* _Exercise prompt_
Restate each line below word for word, skipping every picture.

* _Data listing_
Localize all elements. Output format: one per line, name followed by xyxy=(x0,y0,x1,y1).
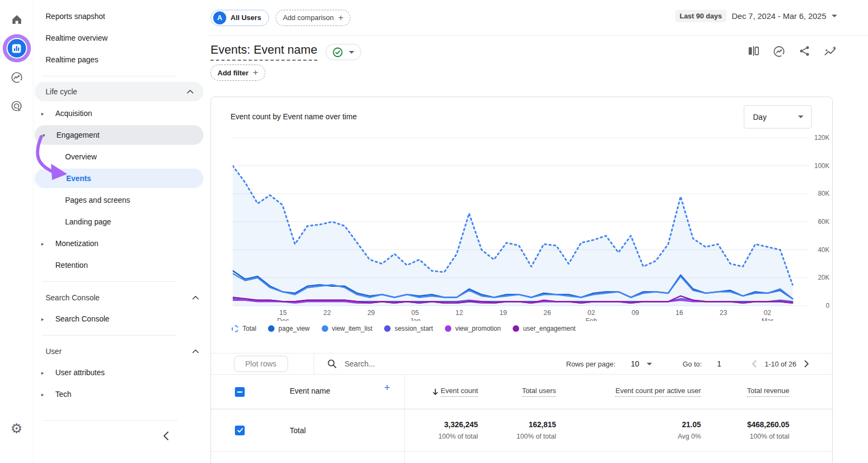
legend-label: view_promotion xyxy=(455,325,501,332)
x-axis-label: 05 xyxy=(411,309,419,317)
triangle-right-icon: ▸ xyxy=(41,370,55,376)
sidebar-item-tech[interactable]: ▸Tech xyxy=(34,383,209,405)
add-comparison-chip[interactable]: Add comparison + xyxy=(276,10,350,26)
share-button[interactable] xyxy=(799,46,810,57)
section-label: Life cycle xyxy=(46,87,77,96)
legend-item-view-promotion[interactable]: view_promotion xyxy=(445,325,501,332)
column-header-total-users[interactable]: Total users xyxy=(478,387,556,397)
insights-icon xyxy=(773,46,785,57)
caret-down-icon xyxy=(349,51,354,54)
caret-down-icon xyxy=(798,115,803,118)
sidebar-item-events[interactable]: Events xyxy=(35,169,203,188)
chart-title: Event count by Event name over time xyxy=(231,112,357,121)
legend-label: Total xyxy=(242,325,256,332)
sidebar-item-search-console[interactable]: ▸Search Console xyxy=(34,308,209,330)
chart-legend: Totalpage_viewview_item_listsession_star… xyxy=(232,325,576,332)
table-row[interactable]: 1 page_view 862,047 156,150 5.56 $0.00 xyxy=(211,452,832,463)
y-axis-label: 0 xyxy=(826,302,829,310)
sidebar-item-label: Retention xyxy=(55,261,88,269)
triangle-right-icon: ▸ xyxy=(41,391,55,397)
granularity-dropdown[interactable]: Day xyxy=(744,105,812,128)
y-axis-label: 120K xyxy=(814,134,829,142)
home-nav-button[interactable] xyxy=(6,9,28,30)
collapse-sidebar-button[interactable] xyxy=(158,428,174,443)
comparison-icon xyxy=(748,46,759,56)
legend-dot xyxy=(445,325,451,332)
sidebar-section-life-cycle[interactable]: Life cycle xyxy=(35,82,203,101)
reports-sidebar: Reports snapshotRealtime overviewRealtim… xyxy=(34,0,209,463)
report-status-menu[interactable] xyxy=(326,44,361,60)
legend-dot xyxy=(322,325,328,332)
sort-descending-icon xyxy=(432,388,438,395)
settings-nav-button[interactable]: ⚙ xyxy=(6,417,28,439)
legend-label: user_engagement xyxy=(523,325,576,332)
reports-nav-button[interactable] xyxy=(6,37,28,59)
section-label: Search Console xyxy=(46,293,100,302)
sidebar-item-monetization[interactable]: ▸Monetization xyxy=(34,233,209,254)
x-axis-sublabel: Mar xyxy=(762,317,774,321)
sidebar-item-engagement[interactable]: ▾Engagement xyxy=(35,125,203,145)
plot-rows-button[interactable]: Plot rows xyxy=(234,356,288,372)
sidebar-item-user-attributes[interactable]: ▸User attributes xyxy=(34,362,209,383)
legend-item-total[interactable]: Total xyxy=(232,325,256,332)
legend-item-page-view[interactable]: page_view xyxy=(268,325,309,332)
report-actions xyxy=(748,46,837,57)
insights-sparkline-button[interactable] xyxy=(824,46,837,57)
prev-page-button[interactable] xyxy=(751,360,757,368)
triangle-right-icon: ▸ xyxy=(41,241,55,247)
sidebar-item-landing-page[interactable]: Landing page xyxy=(34,211,209,233)
next-page-button[interactable] xyxy=(804,360,809,368)
explore-nav-button[interactable] xyxy=(6,67,28,88)
sidebar-item-reports-snapshot[interactable]: Reports snapshot xyxy=(34,5,209,27)
reports-icon xyxy=(12,44,21,53)
event-name-column-header[interactable]: Event name + xyxy=(260,387,404,397)
column-header-event-count-per-active-user[interactable]: Event count per active user xyxy=(556,387,701,397)
insights-button[interactable] xyxy=(773,46,785,57)
search-input[interactable] xyxy=(344,359,486,368)
sidebar-divider xyxy=(42,76,176,76)
rows-per-page-value[interactable]: 10 xyxy=(631,359,640,368)
advertising-icon xyxy=(10,100,23,113)
share-icon xyxy=(799,46,810,56)
legend-item-session-start[interactable]: session_start xyxy=(384,325,433,332)
table-header-row: Event name + Event count Total users Eve… xyxy=(211,375,832,409)
goto-page-value[interactable]: 1 xyxy=(717,359,722,368)
sidebar-item-acquisition[interactable]: ▸Acquisition xyxy=(34,102,209,124)
legend-item-user-engagement[interactable]: user_engagement xyxy=(513,325,576,332)
total-revenue: $468,260.05100% of total xyxy=(701,420,789,440)
select-all-checkbox[interactable] xyxy=(235,387,245,397)
indeterminate-icon xyxy=(237,389,243,395)
total-row-checkbox[interactable] xyxy=(235,426,245,435)
rows-per-page-label: Rows per page: xyxy=(566,360,616,368)
sidebar-item-realtime-pages[interactable]: Realtime pages xyxy=(34,49,209,70)
x-axis-label: 22 xyxy=(323,309,331,317)
add-metric-icon[interactable]: + xyxy=(384,382,390,394)
page-range-text: 1-10 of 26 xyxy=(764,360,796,368)
date-range-picker[interactable]: Last 90 days Dec 7, 2024 - Mar 6, 2025 xyxy=(675,10,837,22)
sidebar-nav: Reports snapshotRealtime overviewRealtim… xyxy=(34,5,209,405)
total-event-count-per-active-user: 21.05Avg 0% xyxy=(556,420,701,440)
home-icon xyxy=(11,14,23,25)
x-axis-label: 26 xyxy=(544,309,551,317)
add-filter-chip[interactable]: Add filter + xyxy=(210,65,265,81)
sidebar-item-retention[interactable]: Retention xyxy=(34,254,209,276)
sidebar-item-overview[interactable]: Overview xyxy=(34,146,209,168)
y-axis-label: 60K xyxy=(818,218,829,226)
edit-comparison-button[interactable] xyxy=(748,46,759,57)
explore-icon xyxy=(10,71,23,84)
total-row-label: Total xyxy=(260,426,404,435)
sidebar-section-search-console[interactable]: Search Console xyxy=(34,287,209,308)
advertising-nav-button[interactable] xyxy=(6,95,28,117)
goto-label: Go to: xyxy=(682,360,701,368)
sidebar-item-pages-and-screens[interactable]: Pages and screens xyxy=(34,189,209,211)
y-axis-label: 100K xyxy=(814,162,829,170)
sidebar-section-user[interactable]: User xyxy=(34,341,209,362)
column-header-event-count[interactable]: Event count xyxy=(404,387,478,397)
date-range-text: Dec 7, 2024 - Mar 6, 2025 xyxy=(732,11,826,21)
event-count-chart[interactable]: 020K40K60K80K100K120K15Dec222905Jan12192… xyxy=(233,134,833,321)
sidebar-item-realtime-overview[interactable]: Realtime overview xyxy=(34,27,209,49)
rows-per-page-caret-icon[interactable] xyxy=(647,363,652,365)
all-users-chip[interactable]: A All Users xyxy=(210,10,269,26)
column-header-total-revenue[interactable]: Total revenue xyxy=(701,387,789,397)
legend-item-view-item-list[interactable]: view_item_list xyxy=(322,325,373,332)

* _Problem solution_
Localize all elements. Output format: one per line, name followed by xyxy=(x0,y0,x1,y1).
legend-label: view_promotion xyxy=(455,325,501,332)
x-axis-label: 05 xyxy=(411,309,419,317)
triangle-right-icon: ▸ xyxy=(41,370,55,376)
sidebar-item-tech[interactable]: ▸Tech xyxy=(34,383,209,405)
add-comparison-chip[interactable]: Add comparison + xyxy=(276,10,350,26)
share-button[interactable] xyxy=(799,46,810,57)
section-label: Life cycle xyxy=(46,87,77,96)
legend-item-view-promotion[interactable]: view_promotion xyxy=(445,325,501,332)
column-header-total-users[interactable]: Total users xyxy=(478,387,556,397)
insights-icon xyxy=(773,46,785,57)
caret-down-icon xyxy=(349,51,354,54)
caret-down-icon xyxy=(798,115,803,118)
sidebar-item-events[interactable]: Events xyxy=(35,169,203,188)
chart-title: Event count by Event name over time xyxy=(231,112,357,121)
legend-label: Total xyxy=(242,325,256,332)
sidebar-item-search-console[interactable]: ▸Search Console xyxy=(34,308,209,330)
chart-legend: Totalpage_viewview_item_listsession_star… xyxy=(232,325,576,332)
table-row[interactable]: 1 page_view 862,047 156,150 5.56 $0.00 xyxy=(211,452,832,463)
y-axis-label: 0 xyxy=(826,302,829,310)
sidebar-item-label: Retention xyxy=(55,261,88,269)
triangle-right-icon: ▸ xyxy=(41,391,55,397)
granularity-dropdown[interactable]: Day xyxy=(744,105,812,128)
y-axis-label: 120K xyxy=(814,134,829,142)
home-nav-button[interactable] xyxy=(6,9,28,30)
collapse-sidebar-button[interactable] xyxy=(158,428,174,443)
comparison-icon xyxy=(748,46,759,56)
legend-dot xyxy=(445,325,451,332)
sidebar-section-life-cycle[interactable]: Life cycle xyxy=(35,82,203,101)
reports-sidebar: Reports snapshotRealtime overviewRealtim… xyxy=(34,0,209,463)
report-status-menu[interactable] xyxy=(326,44,361,60)
legend-dot xyxy=(322,325,328,332)
sort-descending-icon xyxy=(432,388,438,395)
settings-nav-button[interactable]: ⚙ xyxy=(6,417,28,439)
legend-label: user_engagement xyxy=(523,325,576,332)
reports-nav-button[interactable] xyxy=(6,37,28,59)
section-label: Search Console xyxy=(46,293,100,302)
sidebar-item-monetization[interactable]: ▸Monetization xyxy=(34,233,209,254)
x-axis-sublabel: Mar xyxy=(762,317,774,321)
sidebar-item-engagement[interactable]: ▾Engagement xyxy=(35,125,203,145)
plot-rows-button[interactable]: Plot rows xyxy=(234,356,288,372)
sidebar-item-user-attributes[interactable]: ▸User attributes xyxy=(34,362,209,383)
legend-item-total[interactable]: Total xyxy=(232,325,256,332)
legend-item-page-view[interactable]: page_view xyxy=(268,325,309,332)
report-actions xyxy=(748,46,837,57)
insights-sparkline-button[interactable] xyxy=(824,46,837,57)
prev-page-button[interactable] xyxy=(751,360,757,368)
triangle-right-icon: ▸ xyxy=(41,241,55,247)
sidebar-item-landing-page[interactable]: Landing page xyxy=(34,211,209,233)
next-page-button[interactable] xyxy=(804,360,809,368)
explore-nav-button[interactable] xyxy=(6,67,28,88)
sidebar-item-reports-snapshot[interactable]: Reports snapshot xyxy=(34,5,209,27)
reports-icon xyxy=(12,44,21,53)
event-name-column-header[interactable]: Event name + xyxy=(260,387,404,397)
column-header-event-count-per-active-user[interactable]: Event count per active user xyxy=(556,387,701,397)
insights-button[interactable] xyxy=(773,46,785,57)
search-input[interactable] xyxy=(344,359,486,368)
sidebar-divider xyxy=(42,76,176,76)
rows-per-page-value[interactable]: 10 xyxy=(631,359,640,368)
advertising-icon xyxy=(10,100,23,113)
share-icon xyxy=(799,46,810,56)
legend-item-session-start[interactable]: session_start xyxy=(384,325,433,332)
table-header-row: Event name + Event count Total users Eve… xyxy=(211,375,832,409)
goto-page-value[interactable]: 1 xyxy=(717,359,722,368)
sidebar-item-acquisition[interactable]: ▸Acquisition xyxy=(34,102,209,124)
legend-item-user-engagement[interactable]: user_engagement xyxy=(513,325,576,332)
total-revenue: $468,260.05100% of total xyxy=(701,420,789,440)
select-all-checkbox[interactable] xyxy=(235,387,245,397)
indeterminate-icon xyxy=(237,389,243,395)
total-row-checkbox[interactable] xyxy=(235,426,245,435)
rows-per-page-label: Rows per page: xyxy=(566,360,616,368)
sidebar-item-realtime-pages[interactable]: Realtime pages xyxy=(34,49,209,70)
x-axis-label: 22 xyxy=(323,309,331,317)
add-metric-icon[interactable]: + xyxy=(384,382,390,394)
page-range-text: 1-10 of 26 xyxy=(764,360,796,368)
date-range-picker[interactable]: Last 90 days Dec 7, 2024 - Mar 6, 2025 xyxy=(675,10,837,22)
sidebar-nav: Reports snapshotRealtime overviewRealtim… xyxy=(34,5,209,405)
total-event-count-per-active-user: 21.05Avg 0% xyxy=(556,420,701,440)
home-icon xyxy=(11,14,23,25)
x-axis-label: 26 xyxy=(544,309,551,317)
add-filter-chip[interactable]: Add filter + xyxy=(210,65,265,81)
sidebar-item-retention[interactable]: Retention xyxy=(34,254,209,276)
sidebar-item-overview[interactable]: Overview xyxy=(34,146,209,168)
y-axis-label: 60K xyxy=(818,218,829,226)
edit-comparison-button[interactable] xyxy=(748,46,759,57)
explore-icon xyxy=(10,71,23,84)
total-row-label: Total xyxy=(260,426,404,435)
sidebar-section-search-console[interactable]: Search Console xyxy=(34,287,209,308)
advertising-nav-button[interactable] xyxy=(6,95,28,117)
goto-label: Go to: xyxy=(682,360,701,368)
sidebar-item-pages-and-screens[interactable]: Pages and screens xyxy=(34,189,209,211)
y-axis-label: 100K xyxy=(814,162,829,170)
sidebar-section-user[interactable]: User xyxy=(34,341,209,362)
column-header-event-count[interactable]: Event count xyxy=(404,387,478,397)
date-range-text: Dec 7, 2024 - Mar 6, 2025 xyxy=(732,11,826,21)
event-count-chart[interactable]: 020K40K60K80K100K120K15Dec222905Jan12192… xyxy=(233,134,833,321)
sidebar-item-realtime-overview[interactable]: Realtime overview xyxy=(34,27,209,49)
rows-per-page-caret-icon[interactable] xyxy=(647,363,652,365)
all-users-chip[interactable]: A All Users xyxy=(210,10,269,26)
column-header-total-revenue[interactable]: Total revenue xyxy=(701,387,789,397)
legend-item-view-item-list[interactable]: view_item_list xyxy=(322,325,373,332)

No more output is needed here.